Last month, workers at Beneficial State Bank ratified their first union contract, an agreement with the Communications Workers of America (CWA) Local 7901 and Local 9412. The contract covers 96 workers at 13 bank branches in Oregon, California and Washington, including bankers, consumer loan servicing representatives, loan processors, underwriters, file clerks and custodial staff.
CWA District 4 Administrative Director Frank Mathews joined the America’s Work Force Union Podcast to discuss what he thinks this contract means for the banking industry and why he thinks it could have a domino effect across the country.
He also spoke about California Gov. Gavin Newsom’s veto of S.B. 556, and explained language in the $3.5 trillion budget reconciliation bill that includes provisions of the Rich Trumka PRO Act.
Union contract ratification a big win for bank employees
On Sept. 26, Beneficial State Bank employees ratified their first union contract, which includes a minimum hourly wage of $20.50 and bumps up to $22.25 in 2023, with even higher minimums in high-cost areas like Oakland, where the wage will be $28.60. Employees will also receive a $1,000 ratification bonus, at least two weeks of annual paid vacation and up to 12 days paid sick leave annually. They will also see an increased 401(k) match to 5 percent of their salary, up from 4 percent. There is also a “just cause” standard for discipline, and a grievance process workers can use to contest wrongful discipline.

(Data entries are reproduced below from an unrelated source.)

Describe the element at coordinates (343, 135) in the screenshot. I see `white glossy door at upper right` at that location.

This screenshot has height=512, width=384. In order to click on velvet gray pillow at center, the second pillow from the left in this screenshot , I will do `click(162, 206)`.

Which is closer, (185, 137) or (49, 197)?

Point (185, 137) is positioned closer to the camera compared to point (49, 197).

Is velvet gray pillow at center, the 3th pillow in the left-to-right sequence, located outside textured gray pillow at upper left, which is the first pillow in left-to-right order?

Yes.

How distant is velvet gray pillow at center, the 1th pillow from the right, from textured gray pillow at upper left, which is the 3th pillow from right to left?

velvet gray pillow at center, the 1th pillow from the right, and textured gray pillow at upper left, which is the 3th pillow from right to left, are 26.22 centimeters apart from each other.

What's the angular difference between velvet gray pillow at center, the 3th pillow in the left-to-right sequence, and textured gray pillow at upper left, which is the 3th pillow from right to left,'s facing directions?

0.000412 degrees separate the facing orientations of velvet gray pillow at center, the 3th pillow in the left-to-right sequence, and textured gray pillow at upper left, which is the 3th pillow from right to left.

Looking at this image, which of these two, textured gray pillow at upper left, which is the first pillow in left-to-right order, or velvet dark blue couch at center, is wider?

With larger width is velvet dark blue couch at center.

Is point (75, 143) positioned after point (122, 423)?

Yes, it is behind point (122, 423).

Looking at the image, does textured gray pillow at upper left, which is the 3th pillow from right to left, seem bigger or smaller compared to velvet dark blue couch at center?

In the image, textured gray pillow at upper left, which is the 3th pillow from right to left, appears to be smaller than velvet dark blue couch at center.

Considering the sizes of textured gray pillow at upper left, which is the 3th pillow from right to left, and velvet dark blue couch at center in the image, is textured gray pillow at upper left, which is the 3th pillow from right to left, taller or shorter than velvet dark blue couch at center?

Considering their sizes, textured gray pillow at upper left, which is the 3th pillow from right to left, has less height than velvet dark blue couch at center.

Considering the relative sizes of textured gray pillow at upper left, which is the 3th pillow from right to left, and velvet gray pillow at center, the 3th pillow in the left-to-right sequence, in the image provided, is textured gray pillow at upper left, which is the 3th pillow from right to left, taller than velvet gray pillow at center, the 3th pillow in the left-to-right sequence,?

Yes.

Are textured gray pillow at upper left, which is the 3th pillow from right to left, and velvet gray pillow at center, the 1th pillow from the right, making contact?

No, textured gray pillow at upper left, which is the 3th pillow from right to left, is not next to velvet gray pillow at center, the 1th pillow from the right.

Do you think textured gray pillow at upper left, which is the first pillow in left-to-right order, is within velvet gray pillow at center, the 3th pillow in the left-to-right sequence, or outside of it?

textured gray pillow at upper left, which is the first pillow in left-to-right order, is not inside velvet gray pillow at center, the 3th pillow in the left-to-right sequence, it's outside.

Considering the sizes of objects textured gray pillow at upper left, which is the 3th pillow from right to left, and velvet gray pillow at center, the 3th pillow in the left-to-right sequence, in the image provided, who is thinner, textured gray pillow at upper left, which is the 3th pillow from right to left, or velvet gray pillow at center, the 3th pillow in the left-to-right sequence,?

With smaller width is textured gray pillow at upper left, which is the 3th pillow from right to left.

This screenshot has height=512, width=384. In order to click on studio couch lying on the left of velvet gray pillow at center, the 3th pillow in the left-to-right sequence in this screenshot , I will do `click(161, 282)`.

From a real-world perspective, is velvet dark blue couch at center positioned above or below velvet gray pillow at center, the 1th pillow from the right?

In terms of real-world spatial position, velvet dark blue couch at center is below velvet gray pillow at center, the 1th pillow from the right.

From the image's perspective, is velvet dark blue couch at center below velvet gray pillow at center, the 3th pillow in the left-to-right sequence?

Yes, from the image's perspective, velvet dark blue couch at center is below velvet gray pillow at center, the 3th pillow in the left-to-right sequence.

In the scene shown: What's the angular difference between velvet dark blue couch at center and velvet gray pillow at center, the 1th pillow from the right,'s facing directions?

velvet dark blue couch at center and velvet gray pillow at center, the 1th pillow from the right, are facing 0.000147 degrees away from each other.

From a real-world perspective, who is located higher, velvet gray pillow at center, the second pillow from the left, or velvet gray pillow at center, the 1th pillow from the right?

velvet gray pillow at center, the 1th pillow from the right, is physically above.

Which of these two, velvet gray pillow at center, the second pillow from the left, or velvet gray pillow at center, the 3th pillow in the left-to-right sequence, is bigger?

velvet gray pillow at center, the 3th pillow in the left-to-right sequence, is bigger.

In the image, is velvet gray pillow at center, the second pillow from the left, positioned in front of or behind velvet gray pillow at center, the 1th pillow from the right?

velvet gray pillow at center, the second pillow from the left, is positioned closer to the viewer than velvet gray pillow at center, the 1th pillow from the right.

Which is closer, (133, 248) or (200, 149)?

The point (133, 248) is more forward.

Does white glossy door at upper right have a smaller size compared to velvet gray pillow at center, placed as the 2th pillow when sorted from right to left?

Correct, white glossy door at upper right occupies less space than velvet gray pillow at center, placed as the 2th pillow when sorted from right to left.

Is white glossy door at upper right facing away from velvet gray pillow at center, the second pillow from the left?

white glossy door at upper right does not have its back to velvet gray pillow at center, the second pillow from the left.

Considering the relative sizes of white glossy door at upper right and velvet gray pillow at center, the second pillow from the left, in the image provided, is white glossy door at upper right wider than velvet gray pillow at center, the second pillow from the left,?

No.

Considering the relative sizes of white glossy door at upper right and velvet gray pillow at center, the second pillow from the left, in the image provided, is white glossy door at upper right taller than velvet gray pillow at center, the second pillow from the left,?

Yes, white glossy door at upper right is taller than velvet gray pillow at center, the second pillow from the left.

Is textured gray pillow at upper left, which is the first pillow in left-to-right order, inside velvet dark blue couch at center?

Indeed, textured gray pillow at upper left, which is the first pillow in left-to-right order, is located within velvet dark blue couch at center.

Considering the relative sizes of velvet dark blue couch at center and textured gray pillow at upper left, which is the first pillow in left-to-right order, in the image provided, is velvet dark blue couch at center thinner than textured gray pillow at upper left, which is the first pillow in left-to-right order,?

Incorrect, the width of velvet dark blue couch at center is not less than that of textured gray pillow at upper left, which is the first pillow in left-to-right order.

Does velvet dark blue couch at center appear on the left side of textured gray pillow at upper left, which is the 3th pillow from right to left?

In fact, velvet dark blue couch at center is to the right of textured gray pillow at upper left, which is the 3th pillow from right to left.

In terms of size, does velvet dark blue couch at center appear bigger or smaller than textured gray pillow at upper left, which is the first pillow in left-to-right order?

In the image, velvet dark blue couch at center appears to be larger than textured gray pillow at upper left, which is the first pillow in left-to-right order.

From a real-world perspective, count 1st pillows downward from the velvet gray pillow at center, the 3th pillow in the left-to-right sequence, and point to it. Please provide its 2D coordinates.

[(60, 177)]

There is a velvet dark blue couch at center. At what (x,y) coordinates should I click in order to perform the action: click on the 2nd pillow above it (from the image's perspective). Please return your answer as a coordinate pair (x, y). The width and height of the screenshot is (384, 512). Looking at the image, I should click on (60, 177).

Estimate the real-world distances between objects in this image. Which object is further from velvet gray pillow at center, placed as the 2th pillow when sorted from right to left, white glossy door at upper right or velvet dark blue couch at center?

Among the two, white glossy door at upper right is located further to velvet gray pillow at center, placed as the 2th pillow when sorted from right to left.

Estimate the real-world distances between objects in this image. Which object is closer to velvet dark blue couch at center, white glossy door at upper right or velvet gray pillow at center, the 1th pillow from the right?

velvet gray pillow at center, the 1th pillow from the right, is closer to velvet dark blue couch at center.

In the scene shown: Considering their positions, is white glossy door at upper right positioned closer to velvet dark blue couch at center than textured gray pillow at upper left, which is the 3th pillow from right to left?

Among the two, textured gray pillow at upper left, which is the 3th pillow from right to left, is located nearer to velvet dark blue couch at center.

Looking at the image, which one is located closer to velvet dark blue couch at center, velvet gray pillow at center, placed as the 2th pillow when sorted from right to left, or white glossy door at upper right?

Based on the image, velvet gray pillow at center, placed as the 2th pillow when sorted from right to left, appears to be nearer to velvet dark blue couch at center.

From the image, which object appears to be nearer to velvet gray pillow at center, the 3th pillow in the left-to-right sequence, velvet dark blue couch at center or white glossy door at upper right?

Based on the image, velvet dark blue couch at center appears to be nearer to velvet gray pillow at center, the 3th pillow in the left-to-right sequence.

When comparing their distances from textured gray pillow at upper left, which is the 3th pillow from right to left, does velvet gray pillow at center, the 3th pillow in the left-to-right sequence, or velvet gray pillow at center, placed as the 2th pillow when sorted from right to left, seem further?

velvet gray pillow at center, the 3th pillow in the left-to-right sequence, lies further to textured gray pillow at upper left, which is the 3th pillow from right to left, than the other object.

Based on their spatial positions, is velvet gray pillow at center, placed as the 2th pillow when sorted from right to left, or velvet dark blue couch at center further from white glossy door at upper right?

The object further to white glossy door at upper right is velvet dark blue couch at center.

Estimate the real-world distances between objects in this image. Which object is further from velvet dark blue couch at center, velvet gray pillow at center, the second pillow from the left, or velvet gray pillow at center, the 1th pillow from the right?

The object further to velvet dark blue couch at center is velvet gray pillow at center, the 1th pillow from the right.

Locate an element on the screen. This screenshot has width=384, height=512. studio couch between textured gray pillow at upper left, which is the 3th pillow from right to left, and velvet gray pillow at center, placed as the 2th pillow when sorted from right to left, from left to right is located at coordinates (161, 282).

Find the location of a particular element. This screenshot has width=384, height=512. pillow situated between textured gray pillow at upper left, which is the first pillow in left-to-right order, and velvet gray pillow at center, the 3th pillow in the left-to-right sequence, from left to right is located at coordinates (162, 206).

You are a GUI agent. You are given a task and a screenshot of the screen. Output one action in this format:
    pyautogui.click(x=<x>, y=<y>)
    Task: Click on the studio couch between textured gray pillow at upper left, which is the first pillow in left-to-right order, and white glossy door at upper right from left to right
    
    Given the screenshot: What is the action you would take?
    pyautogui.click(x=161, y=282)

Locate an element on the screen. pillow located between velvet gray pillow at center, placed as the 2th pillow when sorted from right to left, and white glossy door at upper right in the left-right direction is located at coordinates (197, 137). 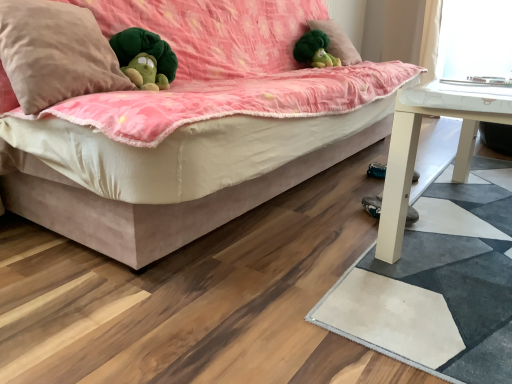 Locate an element on the screen. The height and width of the screenshot is (384, 512). free region under white matte mat at lower right (from a real-world perspective) is located at coordinates (451, 261). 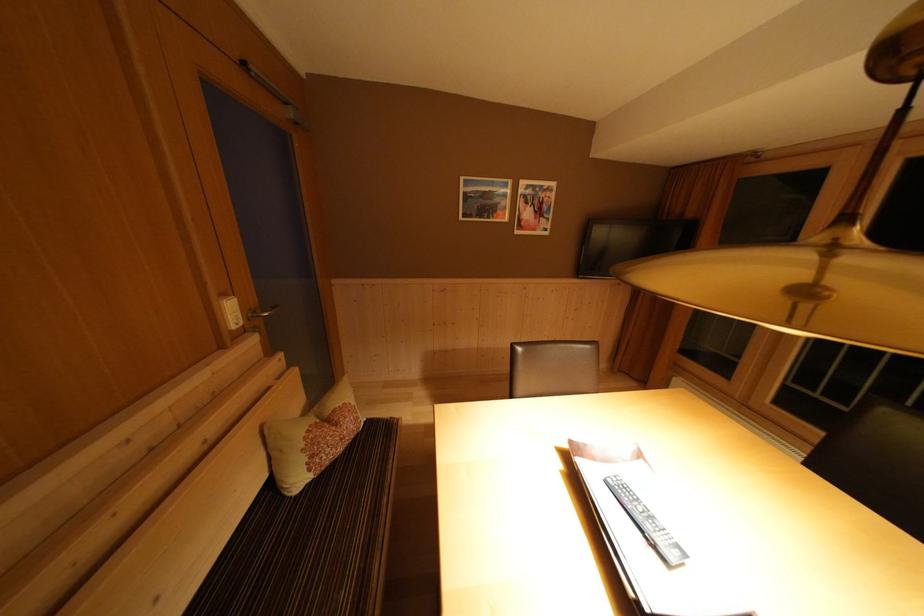 The location [311,439] corresponds to which object?

It corresponds to the patterned pillow in the image. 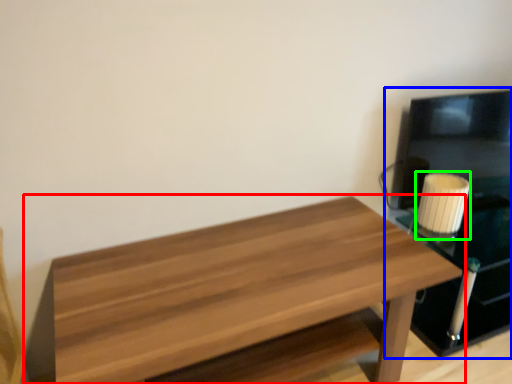 Question: Which is nearer to the table (highlighted by a red box)? entertainment center (highlighted by a blue box) or candle holder (highlighted by a green box).

Choices:
 (A) entertainment center
 (B) candle holder

Answer: (B) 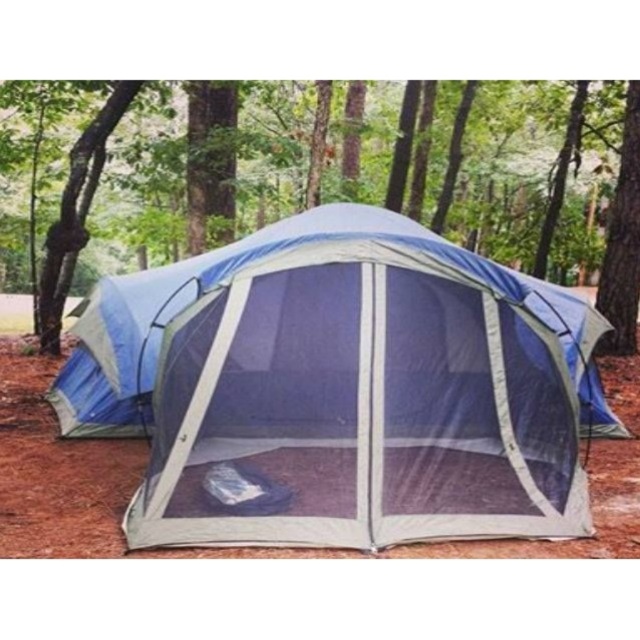 Can you confirm if blue mesh tent at center is shorter than brown rough bark tree at right?

Yes, blue mesh tent at center is shorter than brown rough bark tree at right.

Is blue mesh tent at center bigger than brown rough bark tree at right?

Correct, blue mesh tent at center is larger in size than brown rough bark tree at right.

The width and height of the screenshot is (640, 640). I want to click on blue mesh tent at center, so click(x=244, y=262).

Can you confirm if green textured bark at center is taller than blue mesh tent at center?

Indeed, green textured bark at center has a greater height compared to blue mesh tent at center.

Between green textured bark at center and blue mesh tent at center, which one appears on the left side from the viewer's perspective?

Positioned to the left is green textured bark at center.

Between point (161, 176) and point (282, 220), which one is positioned in front?

Positioned in front is point (282, 220).

Image resolution: width=640 pixels, height=640 pixels. Find the location of `green textured bark at center`. green textured bark at center is located at coordinates (506, 170).

The height and width of the screenshot is (640, 640). What do you see at coordinates (506, 170) in the screenshot? I see `green textured bark at center` at bounding box center [506, 170].

Which is in front, point (588, 268) or point (634, 340)?

Point (634, 340)

The image size is (640, 640). In order to click on green textured bark at center in this screenshot , I will do `click(506, 170)`. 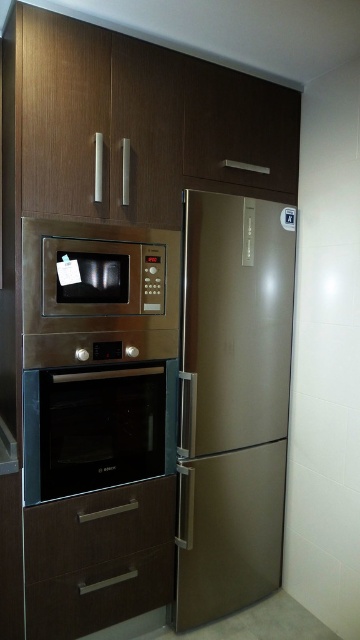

The ratification of the contract is a huge victory for bank employees, as it has been decades since there has been any substantial union organization in the banking industry, Mathews said. Unions are rare in the banking industry. Banks make billions of dollars, and it is only right they share those profits with their employees.
Mathews expects the success of the CWA and bank employees to have a domino effect that will spread to other banks across the country.
Gov. Newsom’s S.B. 556 veto could impact broadband infrastructure
Gov. Newsom vetoed S.B. 556, which would have restricted the ability of local governments and publicly-owned electric utilities to regulate placement of small cellular wireless facilities on public infrastructure and limit the compensation that may be collected by local governments. Mathews said the veto will help prevent non-union contractors from building public utility infrastructure.
He also discussed language in the $3.5 trillion budget reconciliation bill that includes provisions of the Rich Trumka PRO Act, including stiffer financial penalties for companies who violate labor law.